We have presented a brief overview of the Wishart and correlated Wishart ensembles in the context of financial time series analysis. We displayed the dependence of the length of the time series on the eigenspectra of the Wishart ensemble. The eigenspectra of large random matrices are not very sensitive to \(Q=T/N\); however, the amount of spurious correlations is dependent on it. To avoid the problem of non-stationarity and suppress the noise in the correlation matrices, computed over short epochs, we applied the power mapping method on the correlation matrices. We showed that the shape of the emerging spectrum depends on the amount of the correlation U of the correlated Wishart ensemble. We also studied the effect of the non-linear distortion parameter \(\varepsilon \) on the emerging spectrum.

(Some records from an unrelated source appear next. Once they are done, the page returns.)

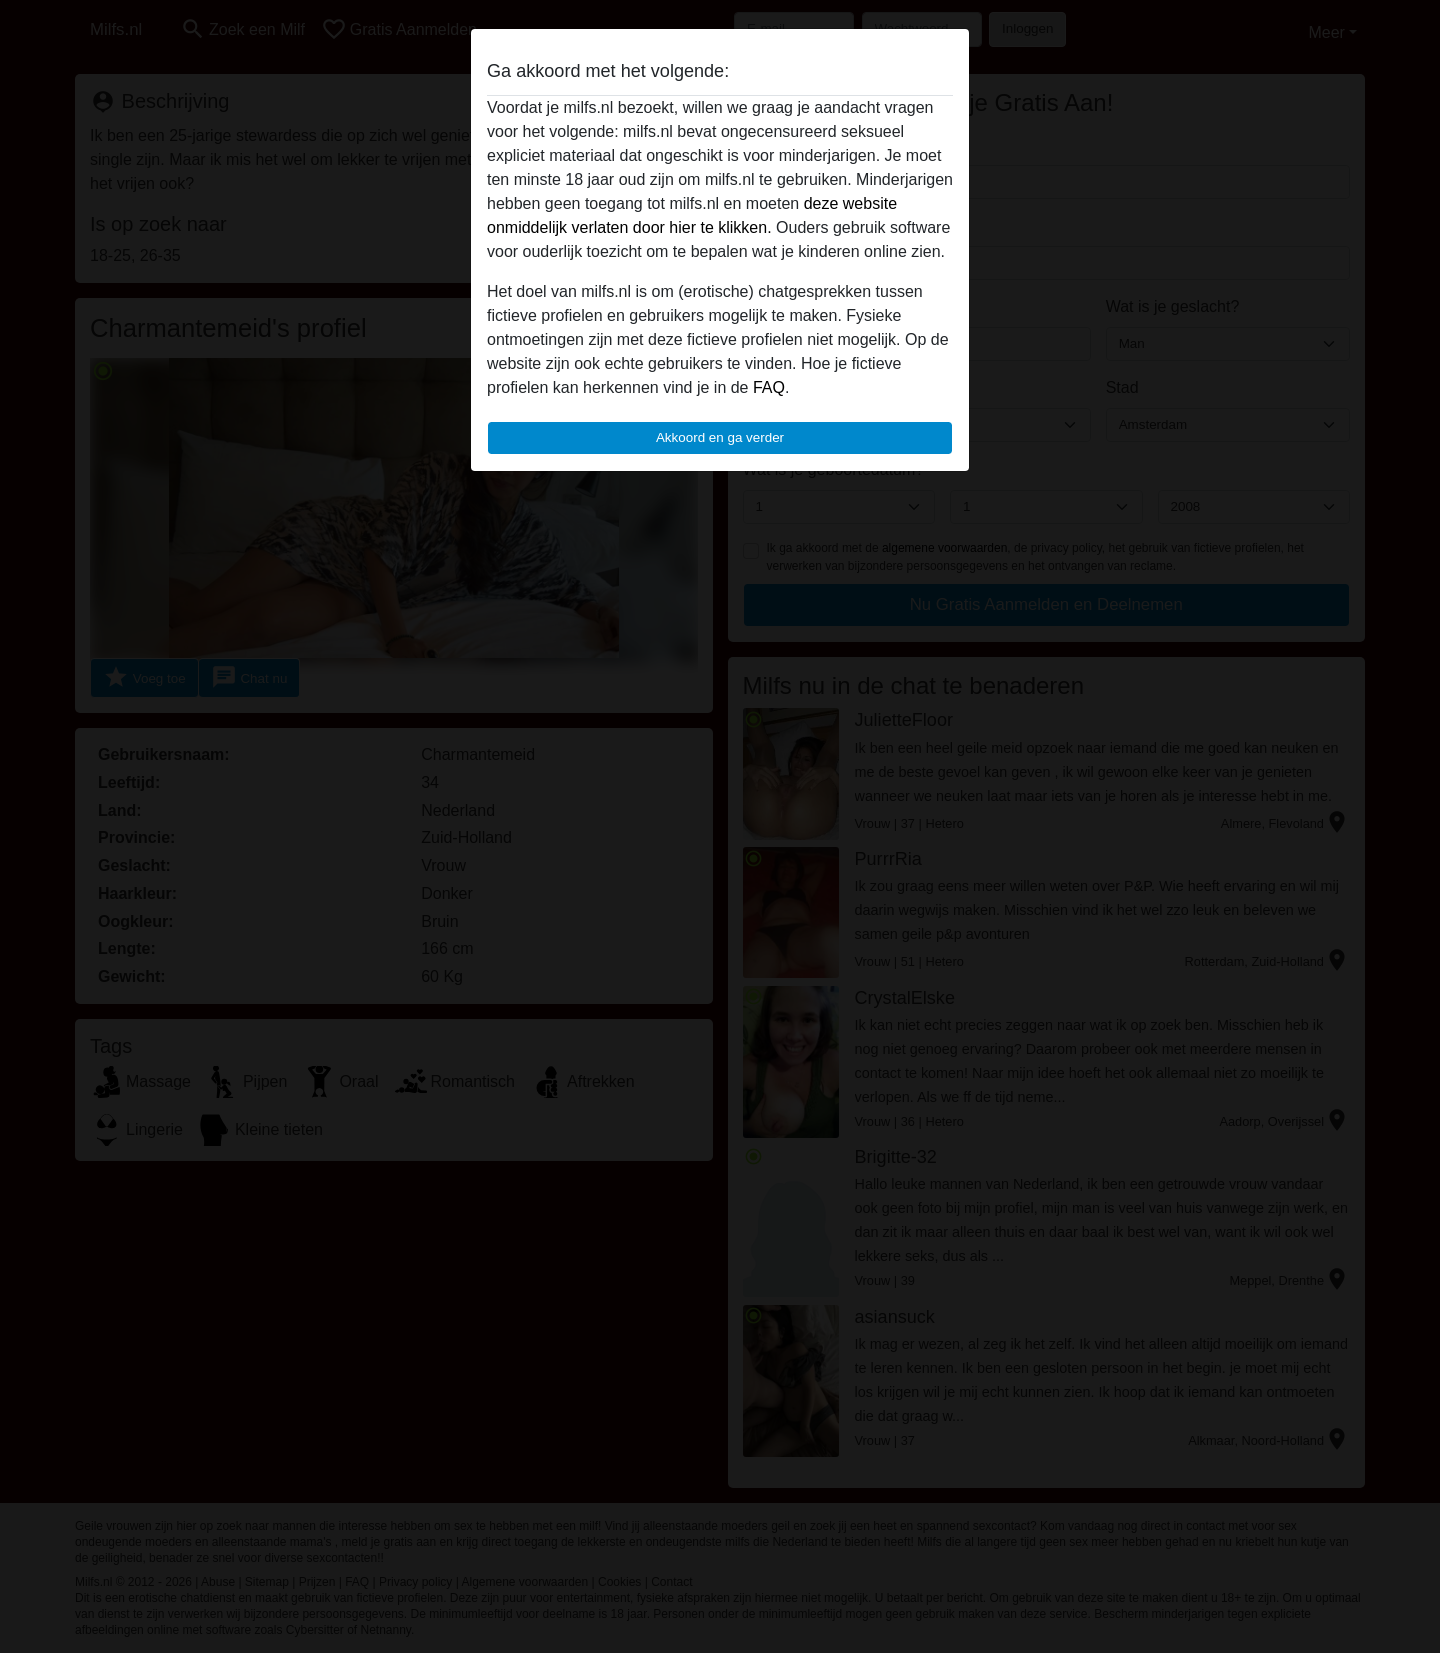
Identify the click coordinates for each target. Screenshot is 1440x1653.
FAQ (769, 387)
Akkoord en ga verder (720, 437)
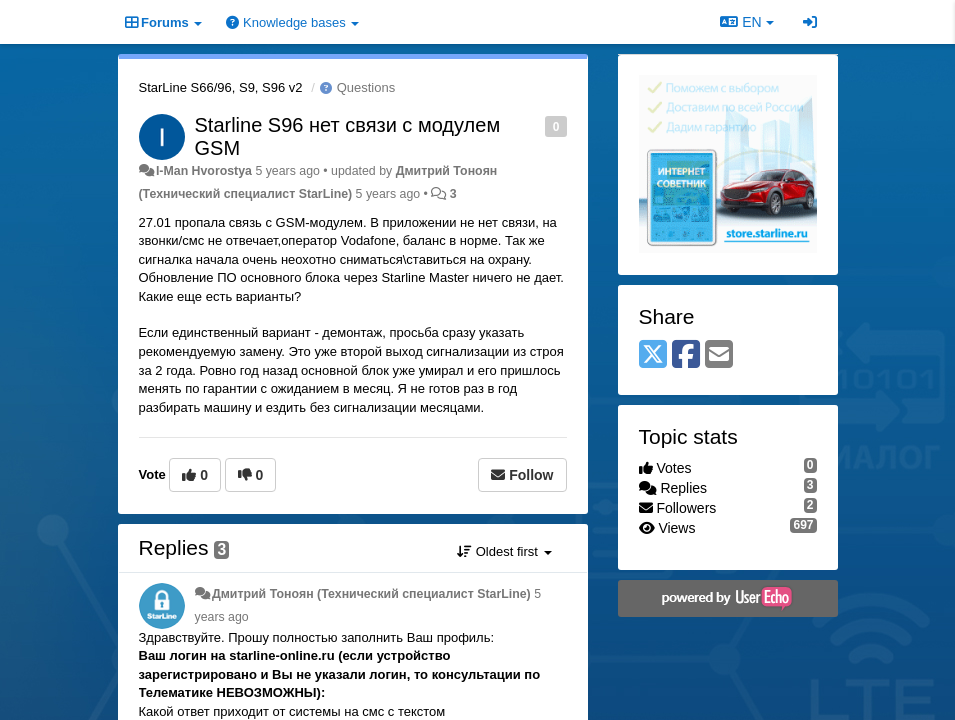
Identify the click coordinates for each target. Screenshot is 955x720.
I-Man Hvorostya (204, 171)
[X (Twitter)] (653, 355)
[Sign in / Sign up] (810, 22)
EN (746, 22)
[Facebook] (686, 355)
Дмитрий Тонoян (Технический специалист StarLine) (371, 594)
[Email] (719, 355)
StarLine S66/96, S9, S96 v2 (221, 87)
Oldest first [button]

Then we demonstrated the eigenvalue decomposition of the empirical cross-correlation matrix into market mode, group modes and random modes, using the return time series of 194 stocks of S&P 500 index during the period of 1985-2016. The bulk of the eigenvalues behave as random modes and give rise to the Marc̆enko-Pastur. We also created surrogate correlation matrices to understand the effect of the sectoral correlations. Then we studied the eigenvalue distribution of those matrices as well as k-means clustering on the MDS maps generated from the correlation matrices. Evidently, if we have 10 diagonal blocks (representing sectors) then we get 10 clusters on a MDS map. Similarly, when we merged the four blocks to one and had 7 diagonal blocks then again we got 7 clusters on the MDS map.

Further, we studied the dynamical evolution of the statistical properties of the correlation coefficients using the returns of the S&P 500 stock market. We computed the mean, the absolute mean, the difference between absolute mean and mean, variance, skewness and kurtosis of the correlation coefficients \(C_{ij}\), for short epochs of \(M=20\) days and shifts of \(\varDelta \tau =1\) day and \(\varDelta \tau =10\) days. We also showed the evolution of the mean of correlation coefficients, maximum eigenvalue of the correlation matrix, as well as the number of negative eigenvalues and smallest eigenvalue of the emerging spectrum, for the same epoch and shift.

Finally, we discussed the applications of RMT in financial markets. In an application, we demonstrated the use of RMT and correlation patterns in identifying possible “market states” and long-term precursors to the market crashes. In the second application, we presented the characterization of catastrophic instabilities, i.e., the market crashes, using the smallest eigenvalue of the emerging spectra arising from correlation matrices computed over short epochs.